===== Records supplied

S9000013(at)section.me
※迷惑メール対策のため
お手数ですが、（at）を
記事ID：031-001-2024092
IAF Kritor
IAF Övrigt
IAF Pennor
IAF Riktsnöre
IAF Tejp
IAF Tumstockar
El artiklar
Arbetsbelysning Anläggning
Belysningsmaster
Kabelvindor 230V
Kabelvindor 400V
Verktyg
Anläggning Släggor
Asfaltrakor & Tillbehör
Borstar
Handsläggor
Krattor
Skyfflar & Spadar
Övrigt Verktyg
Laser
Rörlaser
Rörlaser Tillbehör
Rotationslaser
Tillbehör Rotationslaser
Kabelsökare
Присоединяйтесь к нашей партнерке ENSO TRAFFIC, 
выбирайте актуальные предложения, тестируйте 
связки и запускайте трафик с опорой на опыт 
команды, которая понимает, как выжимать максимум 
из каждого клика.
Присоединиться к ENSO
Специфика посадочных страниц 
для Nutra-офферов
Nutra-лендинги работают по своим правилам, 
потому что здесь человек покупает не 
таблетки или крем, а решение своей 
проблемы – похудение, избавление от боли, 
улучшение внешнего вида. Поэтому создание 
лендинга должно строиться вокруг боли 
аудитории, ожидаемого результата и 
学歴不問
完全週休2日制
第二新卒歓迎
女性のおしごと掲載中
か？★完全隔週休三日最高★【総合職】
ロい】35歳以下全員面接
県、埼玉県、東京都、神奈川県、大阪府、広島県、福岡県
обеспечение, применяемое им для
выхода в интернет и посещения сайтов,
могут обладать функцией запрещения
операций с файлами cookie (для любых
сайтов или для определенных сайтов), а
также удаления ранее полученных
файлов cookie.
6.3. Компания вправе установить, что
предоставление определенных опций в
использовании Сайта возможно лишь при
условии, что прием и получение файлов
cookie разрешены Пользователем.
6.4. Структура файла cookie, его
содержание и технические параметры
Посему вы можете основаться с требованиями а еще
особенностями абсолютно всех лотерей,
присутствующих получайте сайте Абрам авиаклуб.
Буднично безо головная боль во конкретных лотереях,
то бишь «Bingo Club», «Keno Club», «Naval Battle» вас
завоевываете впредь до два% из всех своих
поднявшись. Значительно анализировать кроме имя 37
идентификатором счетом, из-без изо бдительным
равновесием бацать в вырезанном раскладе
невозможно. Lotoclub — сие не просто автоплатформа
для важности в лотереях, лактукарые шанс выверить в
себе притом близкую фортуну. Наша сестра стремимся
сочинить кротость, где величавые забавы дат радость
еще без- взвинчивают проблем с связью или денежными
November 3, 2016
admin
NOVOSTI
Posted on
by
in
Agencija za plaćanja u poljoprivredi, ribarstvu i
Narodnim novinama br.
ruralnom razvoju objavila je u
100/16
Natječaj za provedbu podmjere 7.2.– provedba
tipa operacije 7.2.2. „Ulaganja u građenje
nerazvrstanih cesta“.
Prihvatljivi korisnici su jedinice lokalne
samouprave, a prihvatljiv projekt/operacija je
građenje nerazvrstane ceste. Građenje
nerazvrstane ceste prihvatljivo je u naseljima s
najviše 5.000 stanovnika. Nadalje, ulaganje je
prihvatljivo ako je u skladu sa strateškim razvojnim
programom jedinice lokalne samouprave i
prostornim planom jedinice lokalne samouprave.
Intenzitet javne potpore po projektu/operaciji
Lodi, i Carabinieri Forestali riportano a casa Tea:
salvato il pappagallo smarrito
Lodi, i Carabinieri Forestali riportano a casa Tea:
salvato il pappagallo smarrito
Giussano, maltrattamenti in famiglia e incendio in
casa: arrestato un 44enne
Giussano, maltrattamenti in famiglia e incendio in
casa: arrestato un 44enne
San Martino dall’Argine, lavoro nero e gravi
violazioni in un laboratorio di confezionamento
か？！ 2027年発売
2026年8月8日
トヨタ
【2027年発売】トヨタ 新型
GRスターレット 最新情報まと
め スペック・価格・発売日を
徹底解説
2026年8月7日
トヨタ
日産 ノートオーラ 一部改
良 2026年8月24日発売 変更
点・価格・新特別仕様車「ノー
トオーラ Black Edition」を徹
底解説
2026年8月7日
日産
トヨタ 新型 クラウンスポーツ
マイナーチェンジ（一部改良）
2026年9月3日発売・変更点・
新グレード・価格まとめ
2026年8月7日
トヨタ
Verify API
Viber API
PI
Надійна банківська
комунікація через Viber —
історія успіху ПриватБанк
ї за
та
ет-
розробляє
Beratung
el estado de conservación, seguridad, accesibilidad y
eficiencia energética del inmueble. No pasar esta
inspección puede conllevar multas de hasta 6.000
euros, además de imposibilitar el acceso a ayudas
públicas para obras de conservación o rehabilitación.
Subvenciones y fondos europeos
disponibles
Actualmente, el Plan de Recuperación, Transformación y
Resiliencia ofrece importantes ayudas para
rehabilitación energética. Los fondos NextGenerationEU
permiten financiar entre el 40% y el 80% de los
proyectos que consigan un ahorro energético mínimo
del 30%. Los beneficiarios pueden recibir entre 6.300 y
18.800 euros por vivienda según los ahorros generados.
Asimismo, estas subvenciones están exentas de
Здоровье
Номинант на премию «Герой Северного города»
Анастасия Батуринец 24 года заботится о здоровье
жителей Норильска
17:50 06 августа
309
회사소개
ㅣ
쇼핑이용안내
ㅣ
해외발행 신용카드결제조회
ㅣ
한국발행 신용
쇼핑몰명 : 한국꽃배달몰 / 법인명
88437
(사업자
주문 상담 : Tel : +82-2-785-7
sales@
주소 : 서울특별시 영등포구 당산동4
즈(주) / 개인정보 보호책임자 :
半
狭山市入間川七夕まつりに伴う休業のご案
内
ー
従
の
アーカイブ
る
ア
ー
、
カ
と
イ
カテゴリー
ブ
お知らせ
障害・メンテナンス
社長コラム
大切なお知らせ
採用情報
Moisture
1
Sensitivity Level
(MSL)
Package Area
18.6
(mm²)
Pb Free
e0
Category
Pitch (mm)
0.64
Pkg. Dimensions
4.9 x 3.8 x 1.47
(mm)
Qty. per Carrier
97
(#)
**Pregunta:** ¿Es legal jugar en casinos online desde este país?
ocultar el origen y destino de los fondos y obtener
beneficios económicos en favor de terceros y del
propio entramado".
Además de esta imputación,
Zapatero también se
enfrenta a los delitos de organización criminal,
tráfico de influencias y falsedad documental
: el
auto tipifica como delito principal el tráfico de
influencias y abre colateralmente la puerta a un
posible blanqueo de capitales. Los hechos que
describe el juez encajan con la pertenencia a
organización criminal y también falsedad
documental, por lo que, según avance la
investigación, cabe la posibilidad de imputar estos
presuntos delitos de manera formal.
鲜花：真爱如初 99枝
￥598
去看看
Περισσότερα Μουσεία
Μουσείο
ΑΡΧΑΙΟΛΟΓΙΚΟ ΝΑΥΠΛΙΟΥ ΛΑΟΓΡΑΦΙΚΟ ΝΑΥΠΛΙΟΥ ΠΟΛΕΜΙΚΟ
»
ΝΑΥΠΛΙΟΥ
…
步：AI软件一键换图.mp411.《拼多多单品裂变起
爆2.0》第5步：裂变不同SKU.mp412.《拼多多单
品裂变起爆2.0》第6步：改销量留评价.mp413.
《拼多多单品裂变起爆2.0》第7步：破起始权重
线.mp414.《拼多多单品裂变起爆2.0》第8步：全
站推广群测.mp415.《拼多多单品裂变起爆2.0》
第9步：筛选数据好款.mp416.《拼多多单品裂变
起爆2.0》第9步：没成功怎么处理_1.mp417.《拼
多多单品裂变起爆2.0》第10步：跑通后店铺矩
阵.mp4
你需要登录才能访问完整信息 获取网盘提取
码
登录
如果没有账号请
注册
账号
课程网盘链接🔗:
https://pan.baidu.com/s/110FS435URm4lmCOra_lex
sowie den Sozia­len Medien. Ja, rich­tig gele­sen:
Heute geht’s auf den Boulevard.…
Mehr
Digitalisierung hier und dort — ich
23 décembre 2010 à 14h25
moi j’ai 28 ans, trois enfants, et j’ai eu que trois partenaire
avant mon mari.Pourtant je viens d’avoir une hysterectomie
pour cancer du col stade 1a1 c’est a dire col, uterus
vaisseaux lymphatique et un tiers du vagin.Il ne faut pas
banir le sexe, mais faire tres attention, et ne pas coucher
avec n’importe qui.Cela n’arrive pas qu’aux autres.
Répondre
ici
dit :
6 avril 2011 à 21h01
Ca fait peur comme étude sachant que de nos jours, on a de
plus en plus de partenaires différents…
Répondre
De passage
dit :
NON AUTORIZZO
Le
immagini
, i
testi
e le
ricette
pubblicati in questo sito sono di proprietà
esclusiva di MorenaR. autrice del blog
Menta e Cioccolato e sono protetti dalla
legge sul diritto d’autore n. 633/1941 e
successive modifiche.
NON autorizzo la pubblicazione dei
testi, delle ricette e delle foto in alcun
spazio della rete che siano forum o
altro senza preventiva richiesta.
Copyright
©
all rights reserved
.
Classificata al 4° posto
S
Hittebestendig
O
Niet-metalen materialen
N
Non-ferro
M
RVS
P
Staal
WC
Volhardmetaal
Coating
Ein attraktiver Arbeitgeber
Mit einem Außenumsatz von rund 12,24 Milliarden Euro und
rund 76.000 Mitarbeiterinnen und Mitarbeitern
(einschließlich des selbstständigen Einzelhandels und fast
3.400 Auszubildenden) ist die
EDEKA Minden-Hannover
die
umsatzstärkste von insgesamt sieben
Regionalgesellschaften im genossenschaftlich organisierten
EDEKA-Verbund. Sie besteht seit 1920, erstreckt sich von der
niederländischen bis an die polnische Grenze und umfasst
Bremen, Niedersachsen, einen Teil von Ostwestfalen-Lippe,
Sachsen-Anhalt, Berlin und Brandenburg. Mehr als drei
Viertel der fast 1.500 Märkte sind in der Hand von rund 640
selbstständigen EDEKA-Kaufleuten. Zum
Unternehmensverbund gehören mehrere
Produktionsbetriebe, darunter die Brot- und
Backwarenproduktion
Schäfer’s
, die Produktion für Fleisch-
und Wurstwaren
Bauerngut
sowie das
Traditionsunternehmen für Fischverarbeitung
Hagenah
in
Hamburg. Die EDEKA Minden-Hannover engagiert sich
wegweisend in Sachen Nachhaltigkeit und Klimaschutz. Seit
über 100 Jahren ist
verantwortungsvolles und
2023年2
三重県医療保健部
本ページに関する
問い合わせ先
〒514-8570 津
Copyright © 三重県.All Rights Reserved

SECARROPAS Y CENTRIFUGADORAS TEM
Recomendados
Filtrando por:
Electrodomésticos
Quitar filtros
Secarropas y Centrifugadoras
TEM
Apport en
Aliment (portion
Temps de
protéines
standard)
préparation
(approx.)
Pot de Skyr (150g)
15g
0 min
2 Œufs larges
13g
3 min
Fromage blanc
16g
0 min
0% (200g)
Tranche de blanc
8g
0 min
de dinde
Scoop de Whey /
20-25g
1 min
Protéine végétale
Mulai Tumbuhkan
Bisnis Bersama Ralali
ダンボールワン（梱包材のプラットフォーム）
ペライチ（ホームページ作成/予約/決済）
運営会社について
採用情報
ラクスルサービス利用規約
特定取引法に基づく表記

==========

To do —
Tell how many lines in the data above hold "cookie". Nothing but the number.

Exercise response —
4